You can answer the questions listed above by integrating the diagram with the post details, and following references… but it isn’t convenient. I want to make it easier to discover and engage with that knowledge.
The main difference between my (future) work and the diagrams would be to enable the user to explore one specific scenario/research question at a time.

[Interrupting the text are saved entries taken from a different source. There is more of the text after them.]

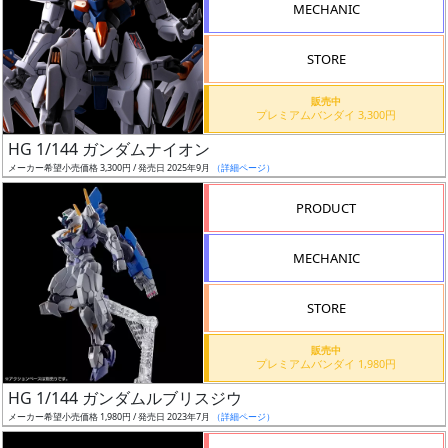
MECHANIC
形
色
STORE
販売中
プレミアムバンダイ 3,300円
シ
HG 1/144 ガンダムナイオン
リ
メーカー希望小売価格 3,300円 / 発売日 2025年9月
（詳細ページ）
ー
ズ・
PRODUCT
タ
イ
MECHANIC
ト
ル
STORE
販売中
プレミアムバンダイ 1,980円
HG 1/144 ガンダムルブリスジウ
メーカー希望小売価格 1,980円 / 発売日 2023年7月
（詳細ページ）
状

For example, in Paul’s talk, that would mean starting from « iterated amplification » and repeatedly asking « why ? » as you go up the tree. I want the user to find out what happens if one of the premises doesn’t hold: is the work still useful? If we want to maintain the premise, what are the load-bearing sub-premises?
I expect a lot of the structure in the diagrams will be mirrored in the end result anyway, as it should, since it’s the same knowledge. I hope to distill it in a different way.
Thanks, that really helpful to understand your work better!
I am running a large-scale version of this, with contributors from multiple organizations. We should definitely discuss. Can you message me or email me? Aryeh.Englander at jhuapl.edu. Thanks!
We should indeed! I just sent you an email.
I don’t know whether this is on purpose, but I’d think that AI Safety Via Debate (original paper: https://arxiv.org/abs/1805.00899; recent progress report: https://www.lesswrong.com/posts/Br4xDbYu4Frwrb64a/writeup-progress-on-ai-safety-via-debate-1) should get a mention, probably in the Technical agendas focused on possible solutions section? I’d argue it’s different enough from IDA to have it’s own subititle.
It was in the references that initially didn’t make the cut. After further thought, it’s indeed worth adding. I referenced the Distill article AI Safety Needs Social Scientists, which spends more time on the motivating arguments, and linked to the paper in the note.
Thanks for your feedback!
No worries. As much as I think less has been written on debate than amplification (Paul has a lot of blog posts on IDA), it seems to me like most of the work Paul’s team at OpenAI is doing is working on debates rather than IDA.